Coincidentally, that same day the results of the 2011 German census were released. They found that administrative data had over-counted the country’s population by 1.5 million, or around 1.5 percent. They over-counted the population of foreign residents by 15 percent. The foreign residents accounted for a large share of the population drop, but there were still close to 500,000 mysteriously nonexistant German citizens.

I’ll admit I’m surprised by this myself – I’d assumed that administrative data would be at least as accurate as Census survey data.

Immigrant counts are off – by quite a bit

So far my favourite snippet from the reference material on the National Household Survey (pointed out by this Toronto Star article) is this, one, taken from here:

It is impossible to definitively determine how much the NHS may be affected by non-response bias. However, based on information from other data sources, evidence of non-response bias does exist for certain populations and for certain geographic areas…
(B)ased on the estimates and trends from the sources mentioned above, evidence suggests that the NHS estimate for the population born in the Philippines is overestimated at the national level. According to population estimates, the number of immigrants from the Philippines who entered Canada from January 2006 until June 2011 is 141,502, while the NHS estimate of the population born in the Philippines who immigrated between January 2006 and the survey date, May 10, 2011 is larger (152,270). As well, the population born in Pakistan is suggested to be underestimated… 

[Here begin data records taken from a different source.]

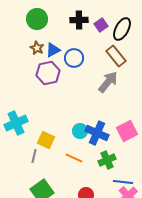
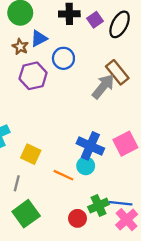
blue triangle: (53, 50) -> (39, 38), moved
brown rectangle: (116, 56) -> (117, 72), moved
cyan circle: (80, 131) -> (86, 166), moved
gray line: (34, 156) -> (17, 183), moved
green cross: (107, 160) -> (99, 206), moved

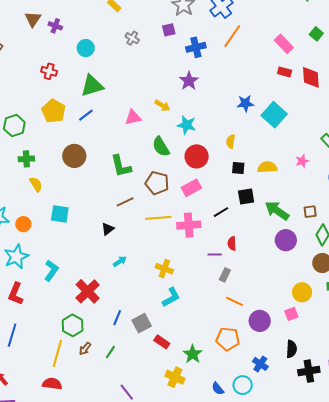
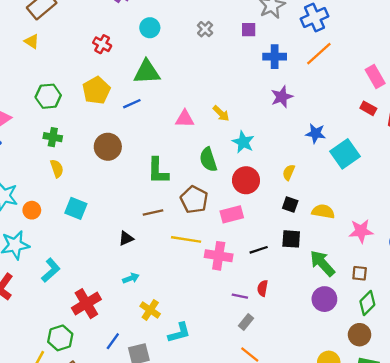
purple star: (189, 81) -> (282, 97), moved
pink star: (302, 161) -> (361, 231), moved, size x1.5
yellow cross: (164, 269) -> (150, 310), moved

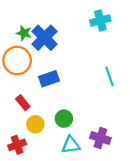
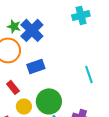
cyan line: (109, 76) -> (89, 74), moved
green circle: (64, 119) -> (49, 101), size x1.6

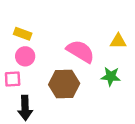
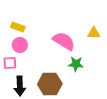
green star: (111, 76) -> (76, 64), moved
brown hexagon: (64, 84) -> (50, 84), moved

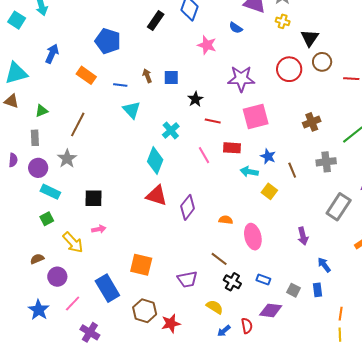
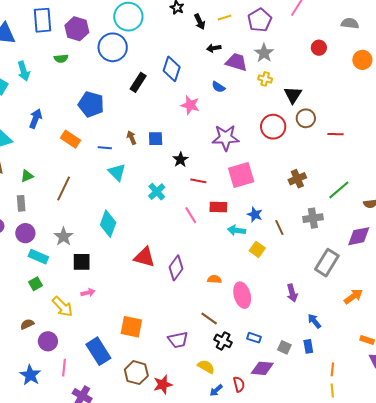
gray star: (67, 159) -> (64, 237), moved
cyan diamond: (155, 161) -> (108, 224), moved
pink line: (73, 303) -> (64, 368), turned -36

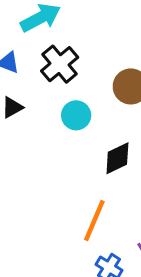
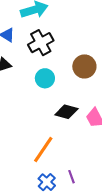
black diamond: (117, 158) -> (66, 112), turned 30

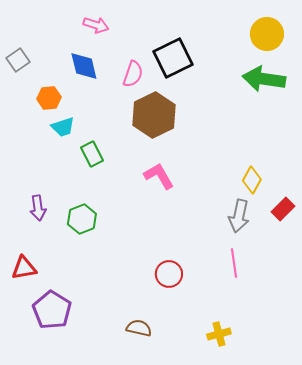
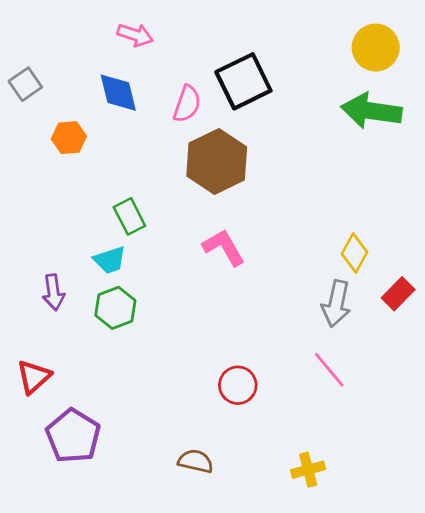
cyan trapezoid: (63, 127) -> (110, 260), moved
pink line: (234, 263) -> (329, 370), turned -32
red triangle: (24, 268) -> (34, 377), turned -32

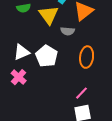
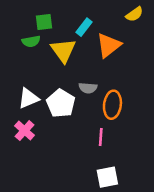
gray semicircle: (68, 31) -> (88, 88), moved
pink line: (82, 93) -> (101, 137), moved, turned -40

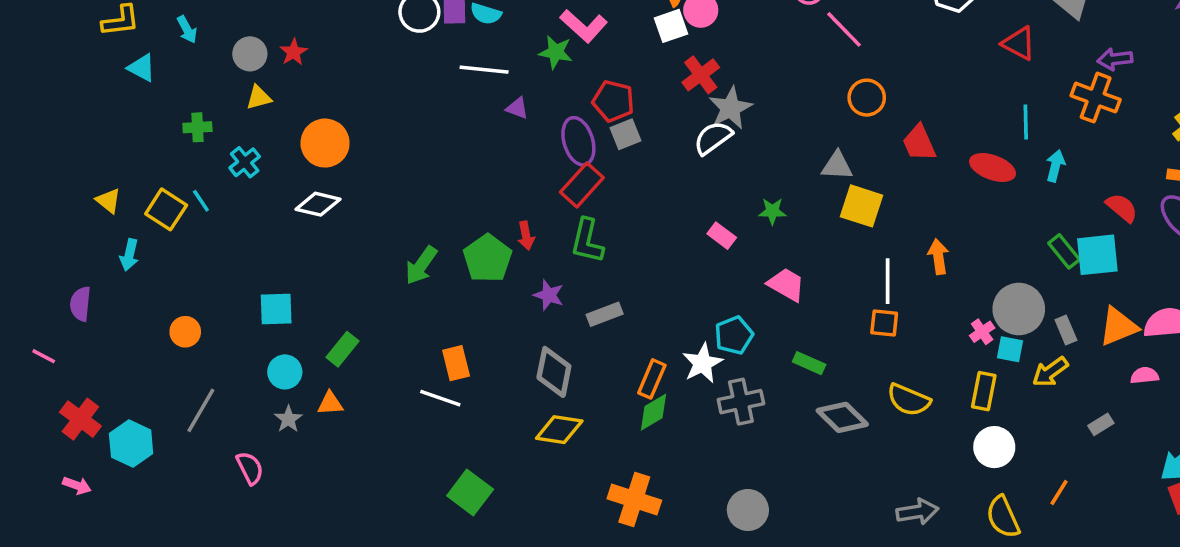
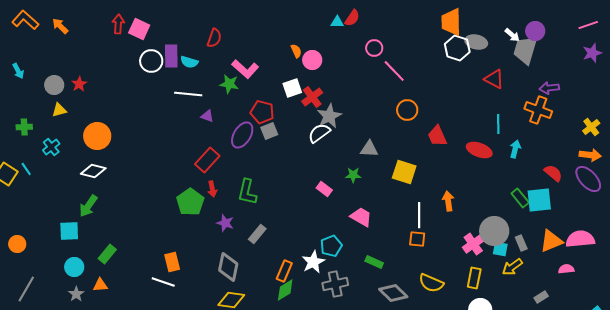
white square: (671, 26) -> (292, 88), moved
purple ellipse: (578, 141) -> (242, 135), turned 48
gray triangle: (837, 166) -> (369, 149), moved
red rectangle: (582, 185) -> (207, 160), moved
green arrow: (421, 265) -> (88, 206), moved
gray rectangle: (605, 314) -> (257, 234), turned -30
pink cross: (982, 332) -> (473, 244), size x1.5
cyan square: (1010, 349) -> (500, 249), moved

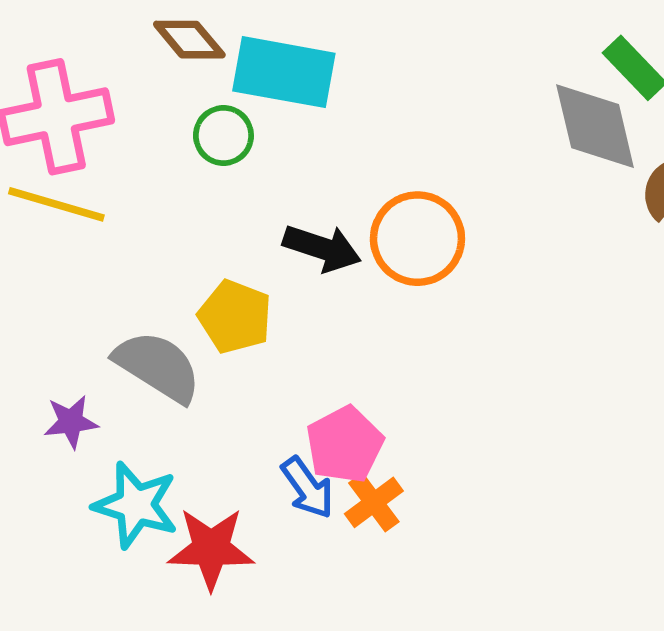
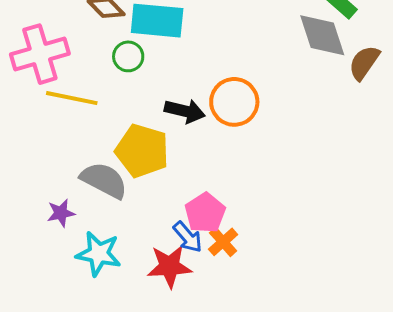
yellow line: (56, 204) -> (72, 98), moved
yellow pentagon: (235, 317) -> (142, 151), size x1.4
red star: (211, 549) -> (169, 266), moved

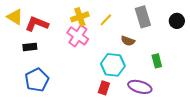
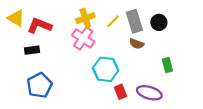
gray rectangle: (143, 17) -> (134, 21), moved
black circle: (177, 21) -> (159, 22), moved
cyan hexagon: (113, 65) -> (106, 69), moved
red rectangle: (104, 88) -> (121, 92), moved, turned -40

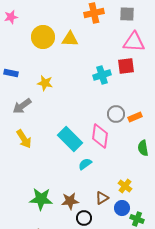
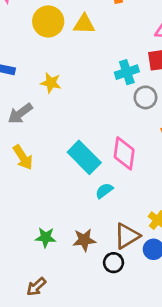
gray circle: (116, 114) -> (145, 97), moved
brown triangle: (102, 198) -> (127, 236), size x1.5
green star: (41, 199) -> (46, 237), size x0.7
black circle: (84, 218) -> (113, 263), moved

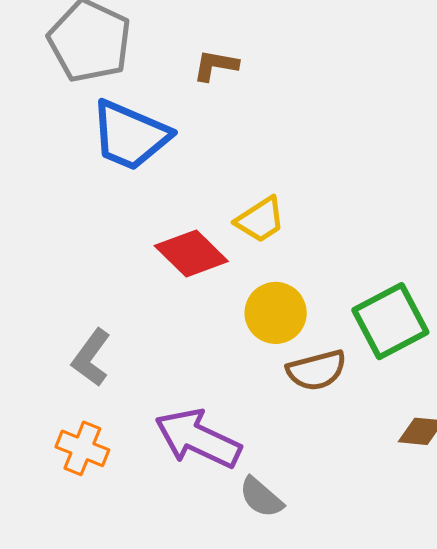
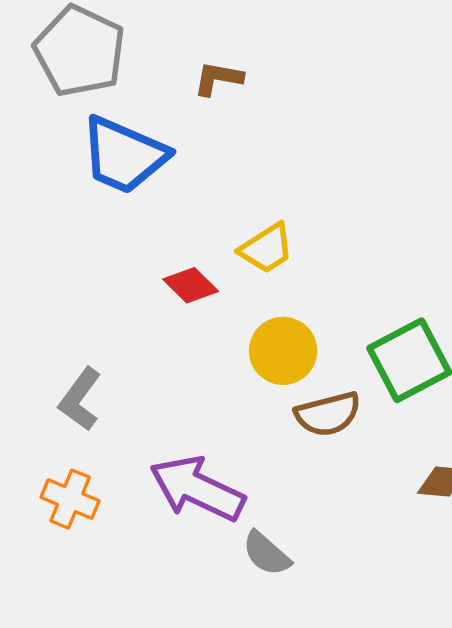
red diamond: (191, 253) -> (191, 285), size x0.7

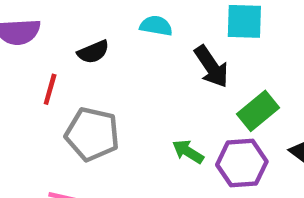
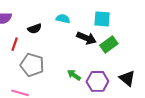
black arrow: (211, 67) -> (86, 38), turned -36
green rectangle: (258, 111) -> (109, 45), moved

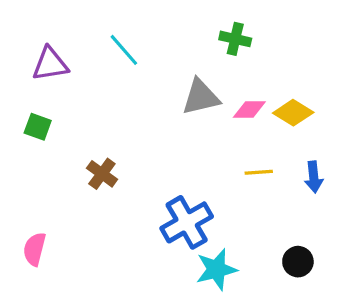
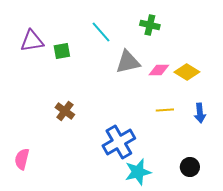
cyan line: (124, 50) -> (101, 32), moved
green square: (38, 127) -> (62, 51), moved, turned -30

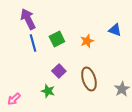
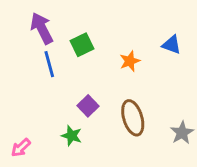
green square: (57, 39) -> (82, 45), moved

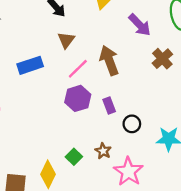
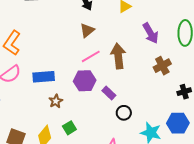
blue rectangle: (30, 65) -> (44, 77), moved
purple rectangle: (109, 105) -> (109, 93), turned -40
brown star: (103, 151) -> (56, 101), moved

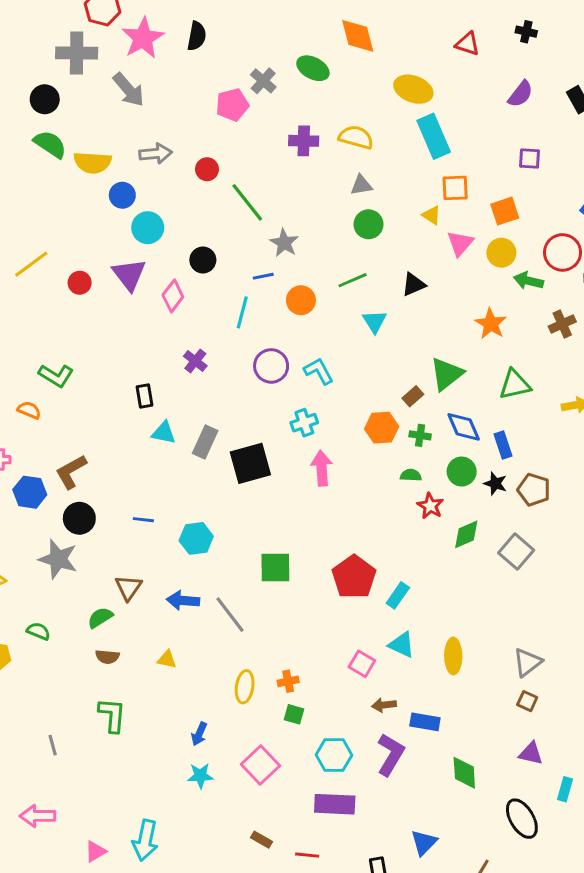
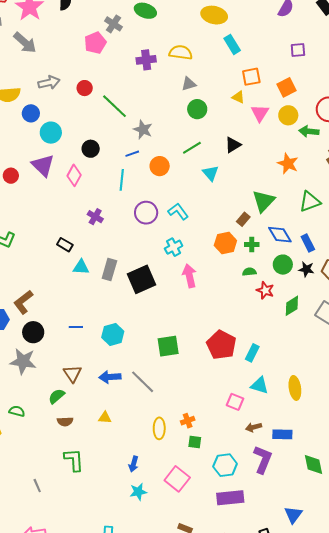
cyan rectangle: (434, 136) -> (232, 44), size x0.7
black rectangle: (145, 396) -> (65, 245), turned -42

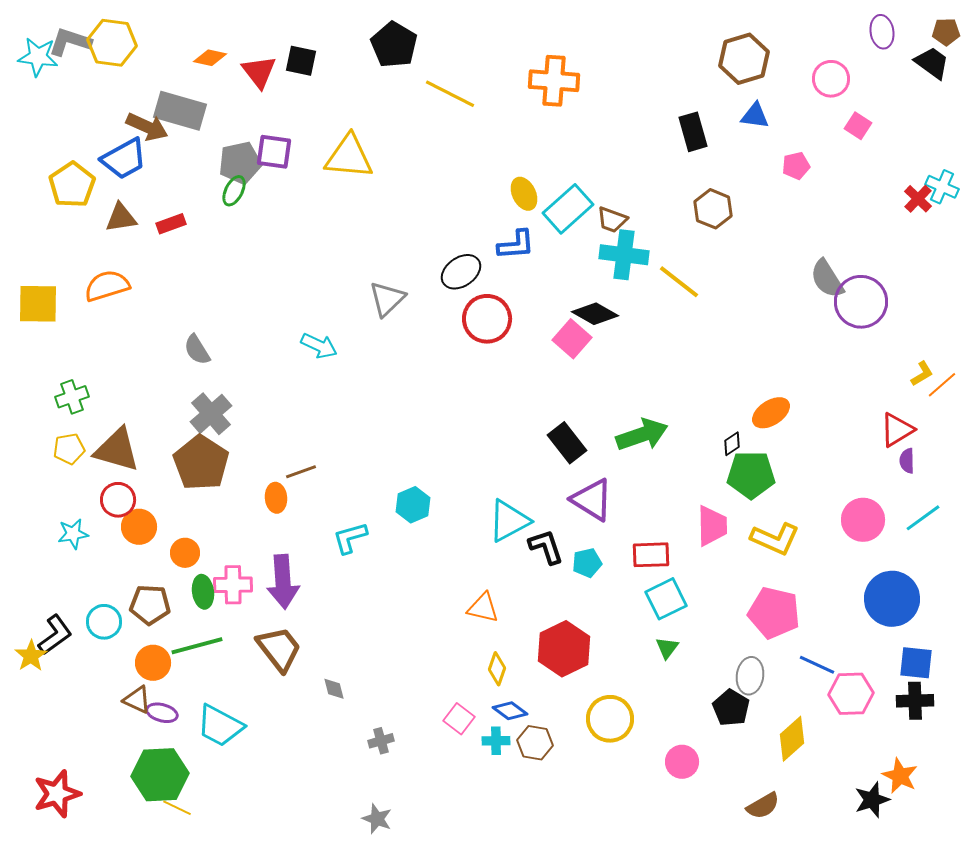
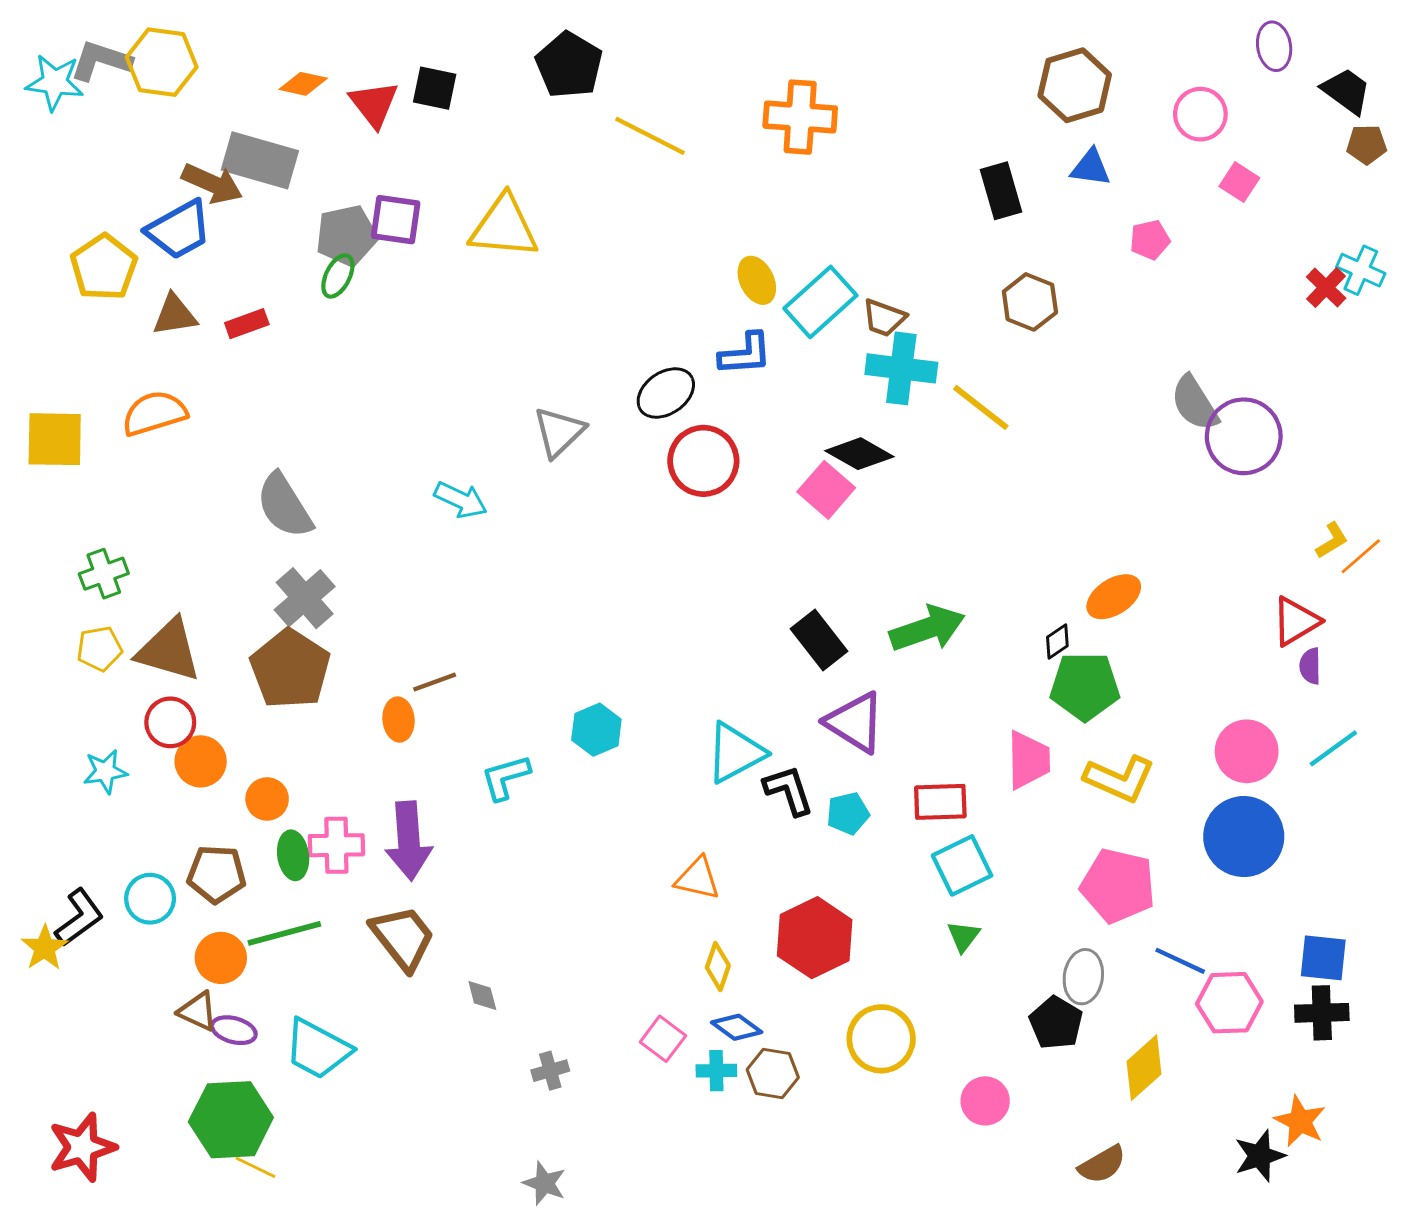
brown pentagon: (946, 32) -> (1367, 144), moved
gray semicircle: (197, 350) -> (284, 506), size x1.5
blue circle: (892, 599) -> (1244, 837), moved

Also, that list of townships for which no data will be released? Includes 1814 places. That’s… quite a few.

The Star article quotes Industry Minister Christian Paradis saying the following:

“This was the first time a voluntary National Household Survey was undertaken,” Paradis said. “Our government will be looking at options to improve the quality and reliability of the data generated by the 2016 census cycle.”

Anyone have any advice for him?

National Household Survey and data supression

Statistics Canada has started releasing data from the National Household Survey (the infamous Census long form replacement), along with some information about what they won’t be releasing. This release includes data on Aboriginal Peoples and on Immigration and Ethnocultural Diversity.

Data was suppressed for areas with less than a 50% response rate. No data at the neighbourhood (census tract and census dissemination area) level has been released yet, but there is a list of Census subdivisions (towns) that are being suppressed.  Some of these have populations in excess of 2500, about the size of a census tract (and much larger than a dissemination area), making me wonder how many holes will be in the neighbourhood data and even if they will release it at all.

Here’s the list of suppressed towns:

Update: a researcher tells me that contacts at Statistics Canada have told him that dissemination area data will be available “at least as a custom tabulation.” Hmm.

Update #2: Tracey Lauriault at has a nice summation of news stories on and reactions to the NHS release, including some very cogent criticisms.

Well, we all knew it could be bad. Now we’re seeing how bad.